Archive 05/07/09 - (3)

   

Nodding Off

                                                                  

Yesterday (a.m. or evening, I no longer recall),

I composed a poem, with some degree of gravitas,

Touching on God's first earthly family — Adam and Eve —

Borrowing as little as possible from the genius of Paradise Lost.

 

But would you believe it's not been even a day,

And already I've forgotten or filed away or shredded

That sonnet or ode or free-verse rant or limerick I wrote

To prove that Alzheimer's hadn't damned my artistic expertise?

 

I can't remember jack shit, diddly squat, bubkes,

About the philosophic, philologic, and cultural relevance of my lines,

If indeed they'd even aspired to seek such Miltonic heights.

All I know is that I'm empathizing with their dire exile.

 

Could it possibly be that my mind has abdicated its throne,

That august seat of my imagination's pants,

From which my most profound, visionary wisdoms have emanated?

Or am I merely stalled in a late-middle-age caesura,

 

Waiting for a cue from my Arcadian muse, to resume,

Compose more poems about Creation —

Satan and his two easy dupes: Eve (sexually addicted to snakes)

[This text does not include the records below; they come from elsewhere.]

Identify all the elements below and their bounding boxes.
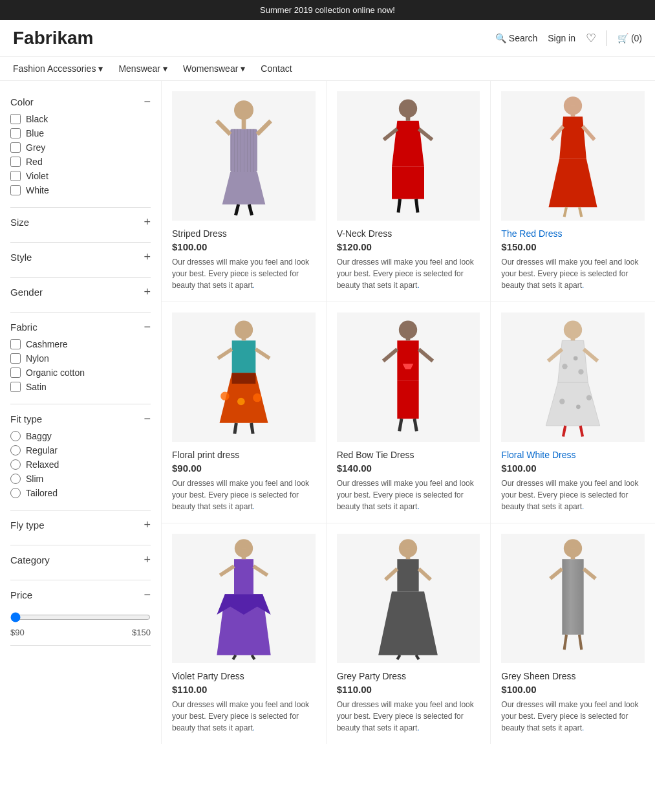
filter-fit-type-toggle: −	[144, 412, 151, 426]
svg-point-32	[253, 393, 261, 402]
filter-fabric-organic-cotton[interactable]: Organic cotton	[10, 368, 151, 378]
filter-fabric-organic-cotton-checkbox[interactable]	[10, 368, 21, 378]
product-description: Our dresses will make you feel and look …	[172, 699, 316, 734]
nav-fashion-accessories-label: Fashion Accessories	[13, 63, 96, 74]
search-button[interactable]: 🔍 Search	[495, 33, 537, 43]
svg-rect-80	[562, 559, 583, 635]
filter-fabric-cashmere-checkbox[interactable]	[10, 339, 21, 349]
filter-color-black-checkbox[interactable]	[10, 114, 21, 124]
filter-color-red[interactable]: Red	[10, 157, 151, 167]
filter-color-violet-checkbox[interactable]	[10, 171, 21, 181]
svg-rect-71	[398, 559, 419, 591]
svg-rect-39	[398, 340, 419, 381]
svg-line-82	[550, 569, 562, 578]
filter-fabric-satin[interactable]: Satin	[10, 382, 151, 392]
filter-price: Price − $90 $150	[10, 580, 151, 646]
filter-color-black-label: Black	[26, 114, 48, 124]
svg-marker-4	[222, 172, 265, 204]
filter-fit-regular-radio[interactable]	[10, 445, 21, 455]
svg-line-84	[564, 635, 566, 650]
wishlist-button[interactable]: ♡	[586, 31, 596, 45]
filter-fly-type: Fly type +	[10, 510, 151, 545]
filter-color-white-checkbox[interactable]	[10, 185, 21, 195]
price-max-label: $150	[132, 628, 151, 637]
filter-color-violet[interactable]: Violet	[10, 171, 151, 181]
product-name: Floral print dress	[172, 450, 316, 460]
filter-size-header[interactable]: Size +	[10, 215, 151, 229]
product-card[interactable]: Violet Party Dress $110.00 Our dresses w…	[162, 523, 326, 744]
filter-color-blue[interactable]: Blue	[10, 128, 151, 138]
filter-fit-type-options: Baggy Regular Relaxed Slim Tailored	[10, 431, 151, 498]
product-card[interactable]: The Red Dress $150.00 Our dresses will m…	[491, 81, 655, 302]
product-description: Our dresses will make you feel and look …	[501, 477, 645, 512]
filter-color-grey-checkbox[interactable]	[10, 142, 21, 153]
filter-fit-relaxed[interactable]: Relaxed	[10, 459, 151, 470]
filter-fabric-header[interactable]: Fabric −	[10, 320, 151, 334]
filter-fit-regular[interactable]: Regular	[10, 445, 151, 455]
product-name: V-Neck Dress	[337, 228, 480, 239]
filter-color-blue-checkbox[interactable]	[10, 128, 21, 138]
filter-fly-type-header[interactable]: Fly type +	[10, 518, 151, 532]
svg-line-43	[383, 349, 398, 361]
filter-fit-type: Fit type − Baggy Regular Relaxed	[10, 404, 151, 510]
nav-contact[interactable]: Contact	[261, 63, 292, 74]
filter-fit-slim-radio[interactable]	[10, 474, 21, 484]
svg-rect-29	[231, 373, 255, 384]
filter-fit-tailored-radio[interactable]	[10, 488, 21, 498]
filter-color-header[interactable]: Color −	[10, 95, 151, 109]
filter-fit-type-header[interactable]: Fit type −	[10, 412, 151, 426]
svg-line-46	[414, 419, 416, 431]
nav-fashion-accessories[interactable]: Fashion Accessories ▾	[13, 63, 103, 74]
svg-line-25	[579, 207, 581, 217]
filter-color-grey[interactable]: Grey	[10, 142, 151, 153]
product-image	[501, 91, 645, 221]
filter-color-black[interactable]: Black	[10, 114, 151, 124]
svg-point-31	[237, 398, 245, 406]
filter-price-header[interactable]: Price −	[10, 588, 151, 602]
product-card[interactable]: Floral White Dress $100.00 Our dresses w…	[491, 302, 655, 523]
filter-fabric-nylon[interactable]: Nylon	[10, 353, 151, 364]
search-label: Search	[509, 33, 537, 43]
product-card[interactable]: Floral print dress $90.00 Our dresses wi…	[162, 302, 326, 523]
product-card[interactable]: Grey Party Dress $110.00 Our dresses wil…	[327, 523, 491, 744]
svg-line-16	[398, 199, 400, 213]
filter-color-white[interactable]: White	[10, 185, 151, 195]
svg-line-75	[419, 569, 431, 580]
product-card[interactable]: V-Neck Dress $120.00 Our dresses will ma…	[327, 81, 491, 302]
main-nav: Fashion Accessories ▾ Menswear ▾ Womensw…	[0, 57, 655, 81]
nav-womenswear[interactable]: Womenswear ▾	[183, 63, 245, 74]
product-name: The Red Dress	[501, 228, 645, 239]
filter-fit-relaxed-radio[interactable]	[10, 459, 21, 470]
product-card[interactable]: Striped Dress $100.00 Our dresses will m…	[162, 81, 326, 302]
filter-color-toggle: −	[144, 95, 151, 109]
filter-fit-baggy[interactable]: Baggy	[10, 431, 151, 441]
header-divider	[607, 30, 607, 46]
svg-marker-19	[559, 116, 586, 159]
product-card[interactable]: Grey Sheen Dress $100.00 Our dresses wil…	[491, 523, 655, 744]
svg-rect-12	[392, 167, 424, 199]
svg-line-24	[564, 207, 566, 217]
filter-category-header[interactable]: Category +	[10, 553, 151, 567]
filter-fabric-cashmere[interactable]: Cashmere	[10, 339, 151, 349]
product-image	[172, 534, 316, 663]
cart-button[interactable]: 🛒 (0)	[617, 33, 642, 43]
svg-line-36	[235, 423, 237, 434]
filter-color-red-checkbox[interactable]	[10, 157, 21, 167]
filter-fabric-satin-checkbox[interactable]	[10, 382, 21, 392]
product-description: Our dresses will make you feel and look …	[337, 256, 480, 291]
nav-menswear[interactable]: Menswear ▾	[118, 63, 167, 74]
product-card[interactable]: Red Bow Tie Dress $140.00 Our dresses wi…	[327, 302, 491, 523]
sign-in-button[interactable]: Sign in	[548, 33, 575, 43]
filter-fit-baggy-radio[interactable]	[10, 431, 21, 441]
svg-rect-27	[231, 340, 255, 373]
search-icon: 🔍	[495, 33, 506, 43]
filter-size-label: Size	[10, 217, 29, 228]
svg-line-67	[253, 566, 268, 575]
filter-fit-tailored[interactable]: Tailored	[10, 488, 151, 498]
filter-gender-header[interactable]: Gender +	[10, 285, 151, 299]
filter-style-header[interactable]: Style +	[10, 250, 151, 264]
price-min-label: $90	[10, 628, 25, 637]
filter-fit-slim[interactable]: Slim	[10, 474, 151, 484]
filter-fabric-nylon-checkbox[interactable]	[10, 353, 21, 364]
price-range-slider[interactable]	[10, 612, 151, 622]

And Adam (whose tongue craves the taste of apples)?

 

Tonight, digging to the depths of my disappearing intellect,

The only fragment I can excavate from that poem is this:

"Do you know who was the first carpenter on earth?" "No."

"Eve. She made Adam's banana stand!"

If this crass, crude, juvenile, slightly prurient joke offends you,

I hope you'll excuse me, for exploiting you.

Please realize that I'm an exhausted poet, who's nodded off,

East of Nod, not even in shouting distance of Eden.